Die Geschichte beginnt mit Kims Rückkehr in die Schweizer Vorstadt ihrer Kindheit, ausgelöst durch die Demenz ihrer Großmutter. Unter einer Blutbuche, die ihr Urgroßvater einst pflanzte, findet Kim einen brüchigen Halt. Dieser Baum wird zum Symbol für Wurzeln und Zugehörigkeit in einer Welt, in der ihr Körper sich binären Zuordnungen entzieht.

Auf der Bühne spiegelt das Bühnenbild Kims innere Zerrissenheit wider. Zerschlissene, beige Strumpfhosen hängen von der Decke, gefüllt mit Sand und Bällen, und schwingen wie ungelöste Fragen. Das Stück verfolgt transgenerationale Traumata und deckt die Schweigespuren von Kims mütterlicher Linie auf – Geschichten, die frühere Generationen begraben haben.
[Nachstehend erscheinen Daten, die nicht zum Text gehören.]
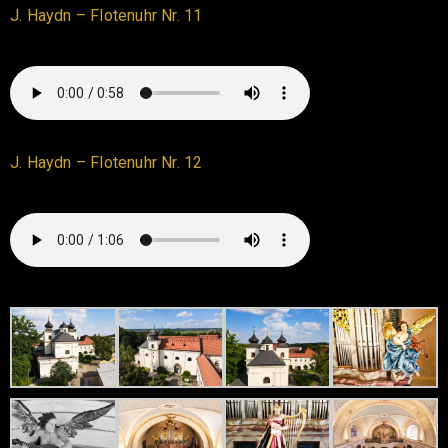
J. Haydn – Flotenuhr Nr. 11
J. Haydn – Flotenuhr Nr. 12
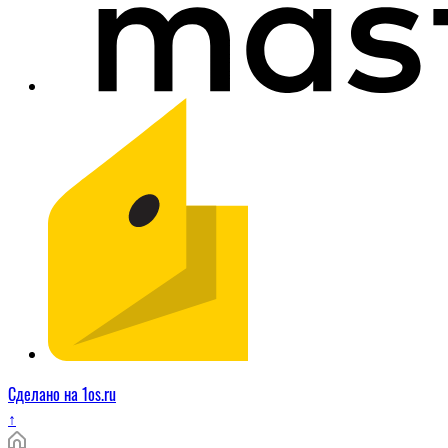
Сделано на 1os.ru
↑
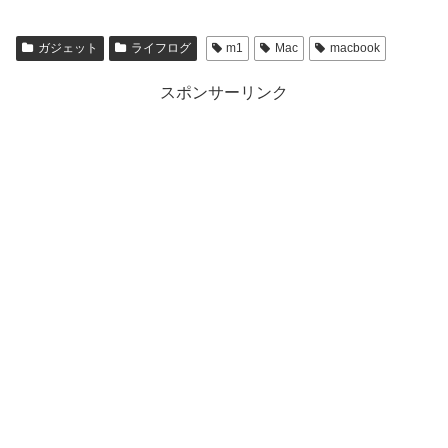
ガジェット
ライフログ
m1
Mac
macbook
スポンサーリンク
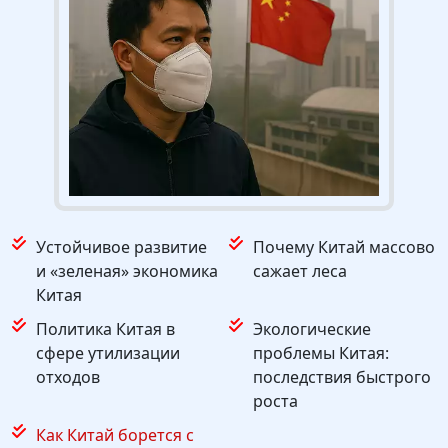
Устойчивое развитие
Почему Китай массово
и «зеленая» экономика
сажает леса
Китая
Политика Китая в
Экологические
сфере утилизации
проблемы Китая:
отходов
последствия быстрого
роста
Как Китай борется с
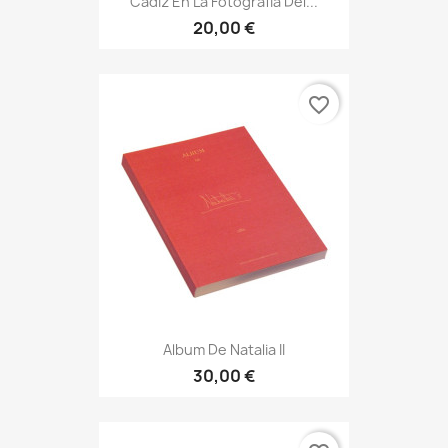
Cádiz En La Fotografía Del...
20,00 €
favorite_border
Album De Natalia II
30,00 €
Kims Kampf gilt nicht nur den Geschlechterrollen, sondern auch der Scham selbst. Ihr Weg zwingt sie, das Schweigen zu brechen und Selbstzweifel in eine Form der Akzeptanz zu verwandeln. Der Roman, der 2022 sowohl mit dem Deutschen als auch dem Schweizer Buchpreis ausgezeichnet wurde, findet nun auf der Bühne eine neue, rohe und ungeschönte Stimme.

Die Premiere markiert einen mutigen Schritt, Kims Geschichte über das Buch hinaus zu tragen. Indem das Stück unverarbeitete Traumata aufdeckt, fordert es das Publikum auf, eine Verwandlung mitzuerleben – von Scham zu Stärke, von Schweigen zu Sprache. Die ausverkaufte Vorstellung unterstreicht die wachsende Nachfrage nach Erzählungen, die sich einfachen Kategorien entziehen.